C’est maintenant ou jamais : La grande “Transition” doit être imposée


Une nouvelle vague de restrictions, davantage de confinements et – enfin – des milliards de dollars en nouveaux chèques de relance sont peut-être à l’étude.


Par Alastair Crooke – Le 1e décembre 2021 – Source Strategic Culture

Avez-vous suivi les nouvelles de la semaine dernière ? Les obligations en matière de vaccination sont partout : les pays redoublent d’efforts les uns après les autres pour tenter de forcer, ou de contraindre légalement, la vaccination de toute la population. Les obligations sont imposées en raison de l’augmentation massive des cas de Covid – surtout dans les endroits où les thérapies géniques expérimentales à ARNm ont été déployées en masse. Et (ce n’est pas une coïncidence), ce “marqueur” est apparu au moment où les décès dus au Covid aux États-Unis en 2021 ont dépassé ceux de 2020. Cela s’est produit en dépit du fait que l’année dernière, aucun Américain n’a été vacciné (et cette année, 59 % le sont). Cette injection d’ARNm n’est manifestement pas une panacée.

Bien sûr, l’establishment pharmaceutique sait que les vaccins ne sont pas une panacée. Il y a des “intérêts supérieurs” en jeu ici. Ils sont plutôt motivés par la peur que la fenêtre pour la mise en œuvre de leur série de “transitions” aux États-Unis et en Europe se referme. Biden a encore du mal à faire passer son plan de dépenses sociales “Go-Big” et son programme de transition écologique au Congrès avant les élections de mi-mandat dans un an. Et le pic d’inflation pourrait bien couler le programme Build Back Better (BBB) de Biden.

Le temps presse. Les élections de mi-mandat ne sont que dans 12 mois, après quoi la fenêtre législative se refermera. La “transition” écologique est également bloquée (par les inquiétudes liées au fait que le passage trop rapide aux énergies renouvelables met en danger les réseaux électriques et augmente indûment les coûts de chauffage), et l’establishment pharmaceutique sait qu’un nouveau variant B.1.1.529 a accompli un grand saut évolutif avec 32 mutations de sa protéine de pointe. Cela le rend “clairement très différent” des variants précédents, ce qui pourrait entraîner de nouvelles vagues d’infection échappant aux “défenses vaccinales”.

Traduction : une nouvelle vague de restrictions, davantage de confinements, et – enfin – des milliards de dollars en nouveaux chèques de relance sont peut-être à l’étude. On pourrait se demander ce qu’il en est de l’inflation.

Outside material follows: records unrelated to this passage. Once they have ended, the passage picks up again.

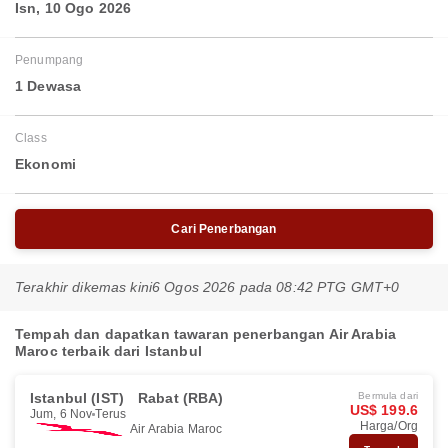
Isn, 10 Ogo 2026
Penumpang
1 Dewasa
Class
Ekonomi
Cari Penerbangan
Terakhir dikemas kini
6 Ogos 2026 pada 08:42 PTG GMT+0
Tempah dan dapatkan tawaran penerbangan Air Arabia
Maroc terbaik dari Istanbul
Istanbul (IST)
Rabat (RBA)
Bermula dari
US$ 199.6
Jum, 6 Nov
Terus
Harga/Org
Air Arabia Maroc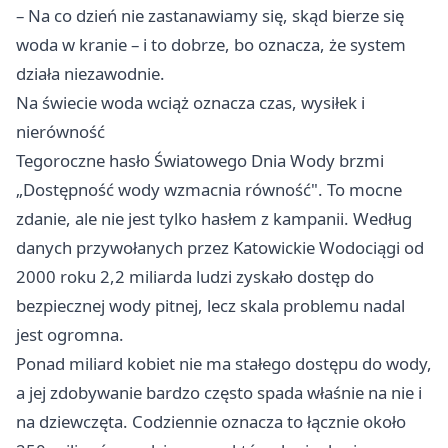
– Na co dzień nie zastanawiamy się, skąd bierze się
woda w kranie – i to dobrze, bo oznacza, że system
działa niezawodnie.
Na świecie woda wciąż oznacza czas, wysiłek i
nierówność
Tegoroczne hasło Światowego Dnia Wody brzmi
„Dostępność wody wzmacnia równość". To mocne
zdanie, ale nie jest tylko hasłem z kampanii. Według
danych przywołanych przez Katowickie Wodociągi od
2000 roku 2,2 miliarda ludzi zyskało dostęp do
bezpiecznej wody pitnej, lecz skala problemu nadal
jest ogromna.
Ponad miliard kobiet nie ma stałego dostępu do wody,
a jej zdobywanie bardzo często spada właśnie na nie i
na dziewczęta. Codziennie oznacza to łącznie około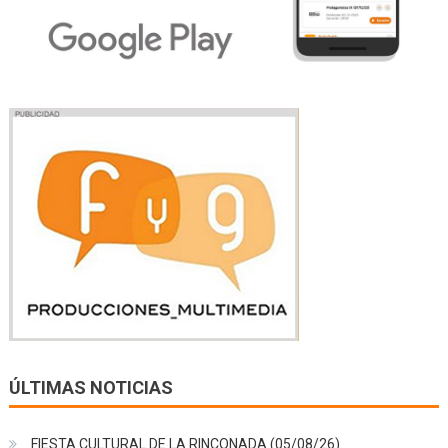
ÚLTIMAS NOTICIAS
FIESTA CULTURAL DE LA RINCONADA (05/08/26)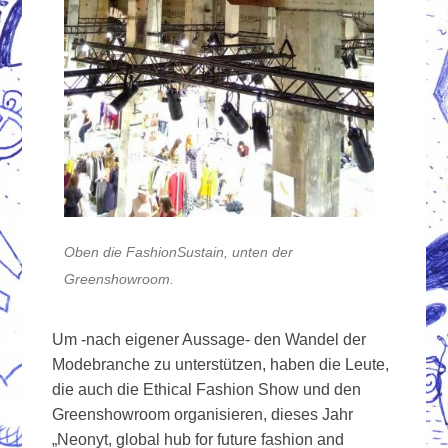
Oben die FashionSustain, unten der
Greenshowroom.
Um -nach eigener Aussage- den Wandel der
Modebranche zu unterstützen, haben die Leute,
die auch die Ethical Fashion Show und den
Greenshowroom organisieren, dieses Jahr
„Neonyt, global hub for future fashion and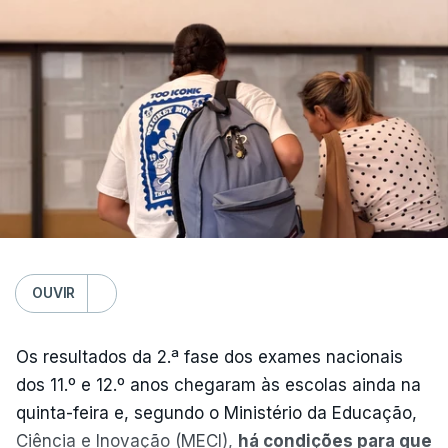
OUVIR
Os resultados da 2.ª fase dos exames nacionais
dos 11.º e 12.º anos chegaram às escolas ainda na
quinta-feira e, segundo o Ministério da Educação,
Ciência e Inovação (MECI),
há condições para que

C’est une course pour les États-Unis et l’Europe, où la pandémie est de retour en force dans toute l’Europe, pour faire passer leurs programmes de réinitialisation, avant que l’histoire des variants ne se grippe, avec des hôpitaux bondés de vaccinés et de non-vaccinés, avec des émeutes dans les rues et des masques obligatoires sur les marchés de Noël (s’ils ouvrent). Les nouvelles de cette semaine laissaient présager un grand retournement de situation : les obligations en matière de vaccination et les mesures de confinement, même dans les zones fortement vaccinées, sont de retour. Et les gens n’aiment pas ça.

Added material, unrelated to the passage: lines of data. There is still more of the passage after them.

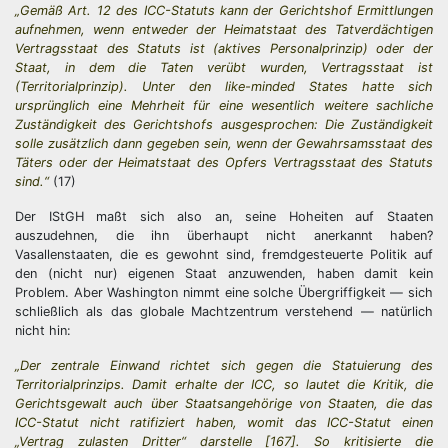
„Gemäß Art. 12 des ICC-Statuts kann der Gerichtshof Ermittlungen
aufnehmen, wenn entweder der Heimatstaat des Tatverdächtigen
Vertragsstaat des Statuts ist (aktives Personalprinzip) oder der
Staat, in dem die Taten verübt wurden, Vertragsstaat ist
(Territorialprinzip). Unter den like-minded States hatte sich
ursprünglich eine Mehrheit für eine wesentlich weitere sachliche
Zuständigkeit des Gerichtshofs ausgesprochen: Die Zuständigkeit
solle zusätzlich dann gegeben sein, wenn der Gewahrsamsstaat des
Täters oder der Heimatstaat des Opfers Vertragsstaat des Statuts
sind.“
(17)
Der IStGH maßt sich also an, seine Hoheiten auf Staaten
auszudehnen, die ihn überhaupt nicht anerkannt haben?
Vasallenstaaten, die es gewohnt sind, fremdgesteuerte Politik auf
den (nicht nur) eigenen Staat anzuwenden, haben damit kein
Problem. Aber Washington nimmt eine solche Übergriffigkeit — sich
schließlich als das globale Machtzentrum verstehend — natürlich
nicht hin:
„Der zentrale Einwand richtet sich gegen die Statuierung des
Territorialprinzips. Damit erhalte der ICC, so lautet die Kritik, die
Gerichtsgewalt auch über Staatsangehörige von Staaten, die das
ICC-Statut nicht ratifiziert haben, womit das ICC-Statut einen
„Vertrag zulasten Dritter“ darstelle [167]. So kritisierte die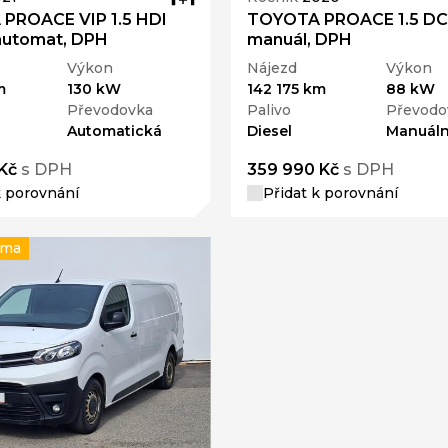
PROACE VIP 1.5 HDI
TOYOTA PROACE 1.5 DC
automat, DPH
manuál, DPH
Výkon
Nájezd
Výkon
m
130 kW
142 175 km
88 kW
Převodovka
Palivo
Převodo
Automatická
Diesel
Manuáln
Kč
s DPH
359 990 Kč
s DPH
k porovnání
Přidat k porovnání
rma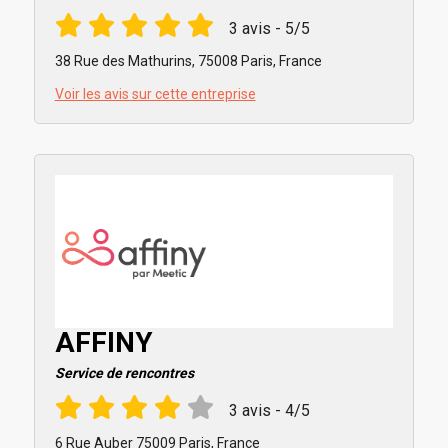
3 avis - 5/5
38 Rue des Mathurins, 75008 Paris, France
Voir les avis sur cette entreprise
AFFINY
Service de rencontres
3 avis - 4/5
6 Rue Auber 75009 Paris, France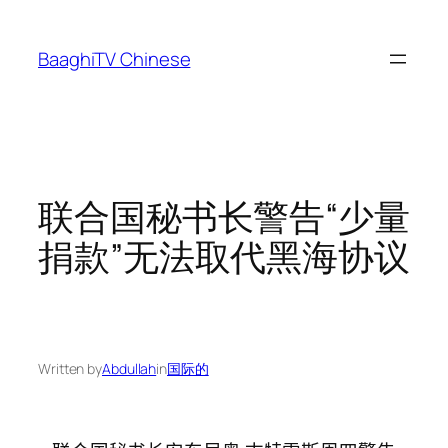
Skip
to
BaaghiTV Chinese
content
联合国秘书长警告“少量
捐款”无法取代黑海协议
Written by
Abdullah
in
国际的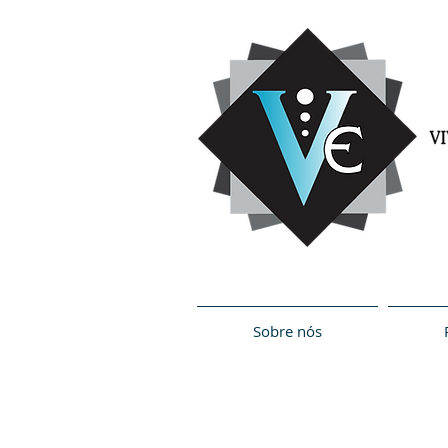
Sobre nós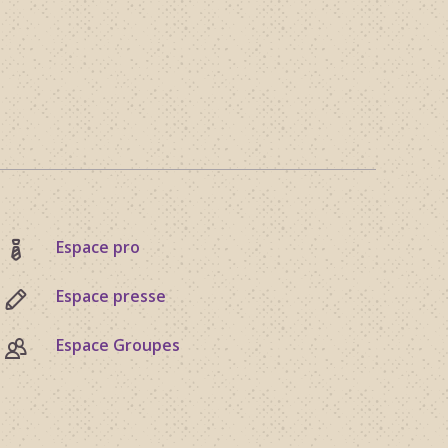
Espace pro
Espace presse
Espace Groupes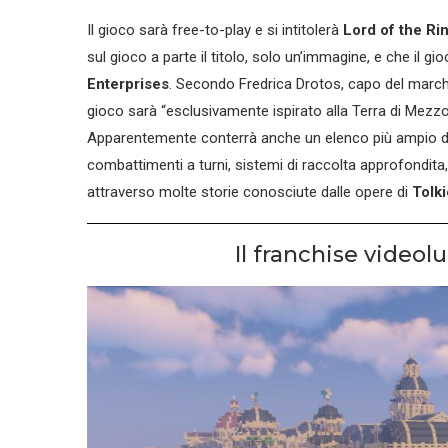
Il gioco sarà free-to-play e si intitolerà
Lord of the Ri
sul gioco a parte il titolo, solo un’immagine, e che il g
Enterprises
. Secondo Fredrica Drotos, capo del marchi
gioco sarà “esclusivamente ispirato alla Terra di Mezzo,
Apparentemente conterrà anche un elenco più ampio d
combattimenti a turni, sistemi di raccolta approfondita
attraverso molte storie conosciute dalle opere di
Tolk
Il franchise video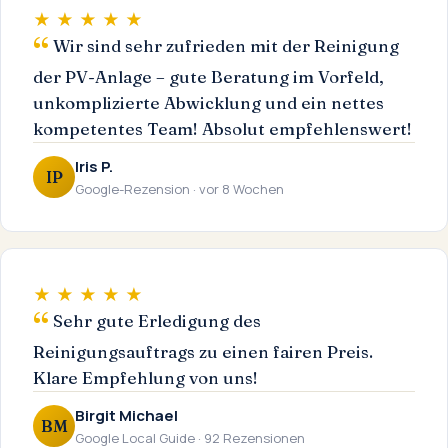
★ ★ ★ ★ ★
Wir sind sehr zufrieden mit der Reinigung
der PV-Anlage – gute Beratung im Vorfeld,
unkomplizierte Abwicklung und ein nettes
kompetentes Team! Absolut empfehlenswert!
Iris P.
IP
Google-Rezension · vor 8 Wochen
★ ★ ★ ★ ★
Sehr gute Erledigung des
Reinigungsauftrags zu einen fairen Preis.
Klare Empfehlung von uns!
Birgit Michael
BM
Google Local Guide · 92 Rezensionen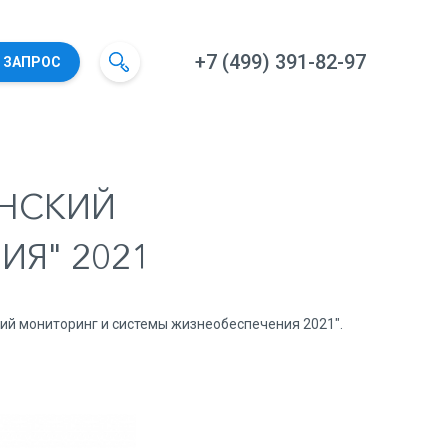
+7 (499) 391-82-97
 ЗАПРОС
ИНСКИЙ
Я" 2021
кий мониторинг и системы жизнеобеспечения 2021".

La fenêtre pour le Reset pourrait se refermer rapidement. Un observateur, notant toute l’activité frénétique de l’élite, a demandé : “Avons-nous finalement atteint le pic du Davos ?” Le passage à l’autoritarisme en Europe est-il un signe de désespoir, alors que l’on craint que les diverses “transitions” prévues dans le cadre du “reset” (finance, climat, vaccin et technocratie d’expertise managériale) ne soient jamais mises en œuvre ?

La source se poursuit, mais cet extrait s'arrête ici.